I don’t think I always understand the depth of the expression “Peace be with you.” During the time of Passing of the Peace in a church service, this expression is said repetitively and naturally; yet, when you think about it, it’s almost anything but natural. We are saying that we actually believe peace is possible in this crazy, messy world. It’s not simply a statement of hope—it is a great responsibility that should challenge us constantly. Pastor Lisa Yebuah says that her seminary education at Duke left her with a “holy haunting,” and author Stephen Long similarly writes of being “haunted by […] the specter of pacifism”… “It is the uncomfortable guest who will not leave.”
Why would anyone choose to be haunted by peace? Why would anyone choose to advocate for it? It’s much easier to not care, to walk away, to pledge allegiance to what’s normal and comfortable.

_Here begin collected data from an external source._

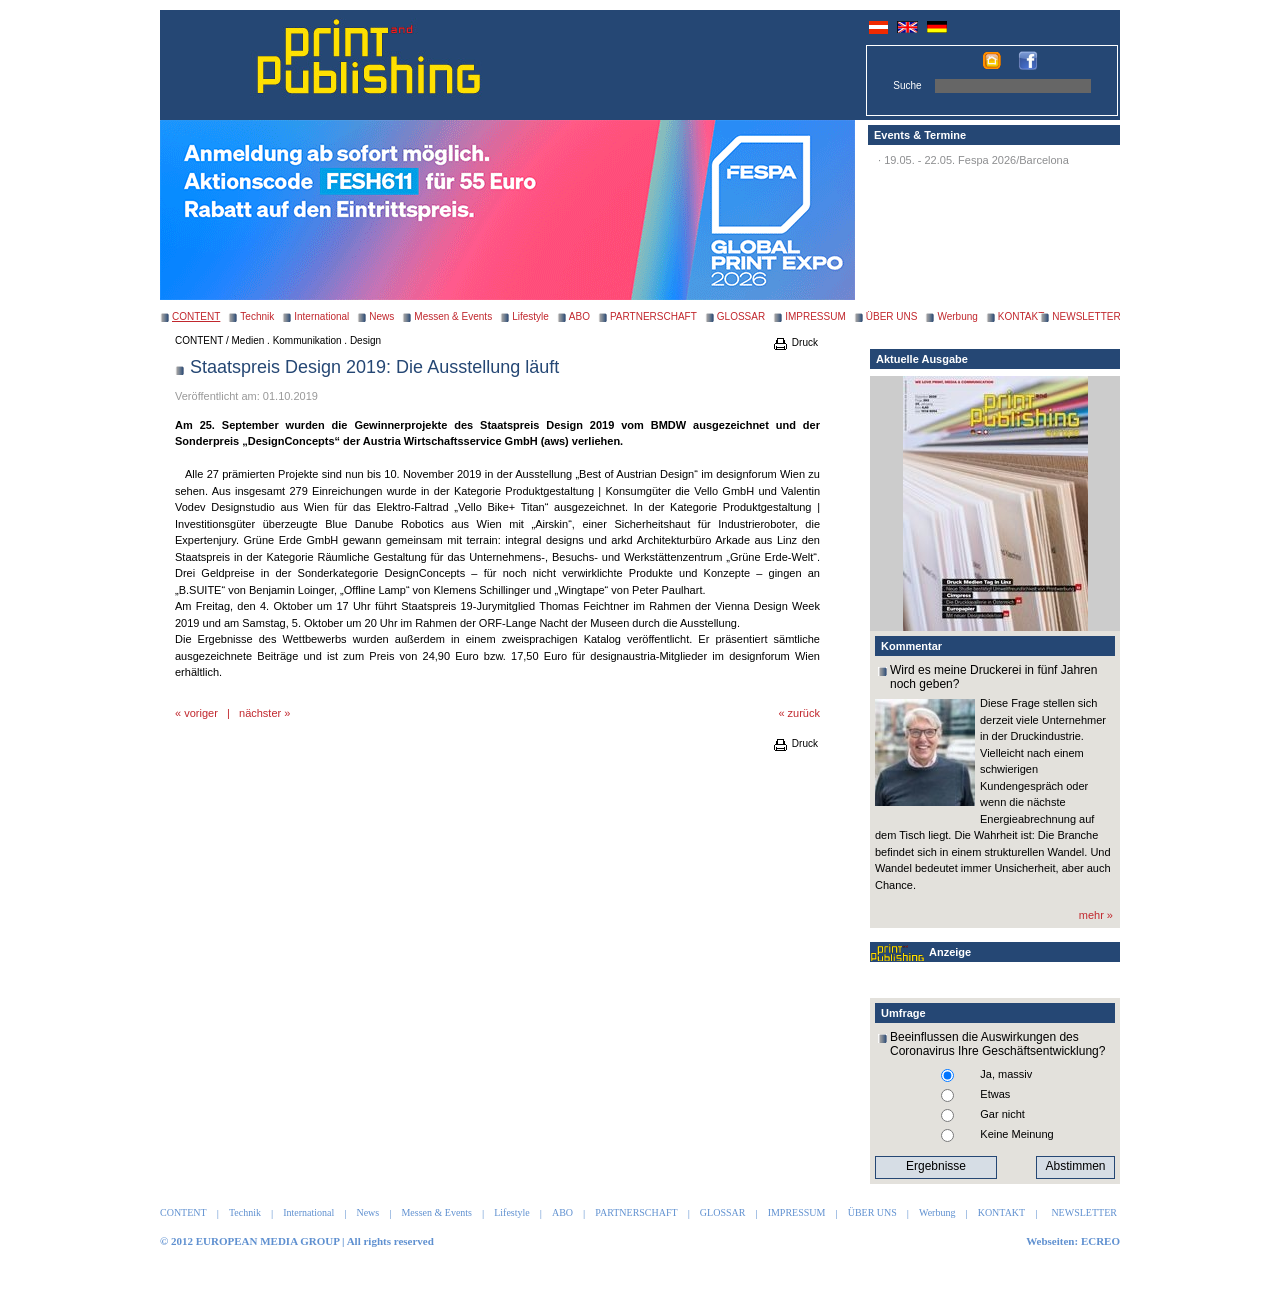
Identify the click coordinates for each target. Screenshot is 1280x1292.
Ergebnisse (936, 1166)
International (321, 316)
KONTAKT (1021, 316)
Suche (907, 85)
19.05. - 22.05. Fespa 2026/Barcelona (976, 160)
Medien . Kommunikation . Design (307, 340)
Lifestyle (530, 316)
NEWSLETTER (1086, 316)
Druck (795, 342)
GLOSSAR (741, 316)
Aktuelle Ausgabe (922, 359)
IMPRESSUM (815, 316)
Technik (257, 316)
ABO (579, 316)
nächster (260, 713)
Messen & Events (453, 316)
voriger (201, 713)
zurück (804, 713)
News (381, 316)
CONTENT (199, 340)
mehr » (1096, 915)
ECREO (1100, 1241)
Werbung (957, 316)
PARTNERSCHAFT (653, 316)
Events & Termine (920, 135)
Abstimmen (1075, 1166)
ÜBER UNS (892, 316)
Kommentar (911, 646)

I love to read and to ask questions. I would be bored to death if I didn’t, but it also leaves my brain in a tangled, sloppy mess most of the time. My past peace intern Margie Quinn told me to find my simple truths. Loving people is hard and fun. God is bigger than the humongous, broken prison-industrial complex. Next, she said, ask questions “until [your] brain turns into noodles.” With this noodley brain, my life has taken on a unique texture and quality that bewitches and haunts me. I can’t un-know my heroes of social justice, like Bryan Stevenson or Margie Quinn. I can’t un-read Ta-Nehisi Coates or Desmond Tutu or Gloria Anzaldúa. I can’t un-see the prison letters from neglected and abused prisoners throughout the state of Alabama. I also can’t forget the memories of growing up in camp and wanting so desperately to understand my relationship to the universe, my visión cósmica. Maybe I chose to be haunted by peace or maybe it chose to haunt me. Either way, I’m sitting here at the Disciples home-base in Indianapolis with a great responsibility and privilege before me, and I’m wondering how to make “the uncomfortable guest who will not leave” feel like the only natural hope for people who claim to love a justice and peace-seeking God.
I have a lot of hopes for this summer, but most of all, I want us all to grow in our understanding of the power and potential of “Peace be with you.” With this expression, may we never take ourselves out of the conversation on peace and justice in this world.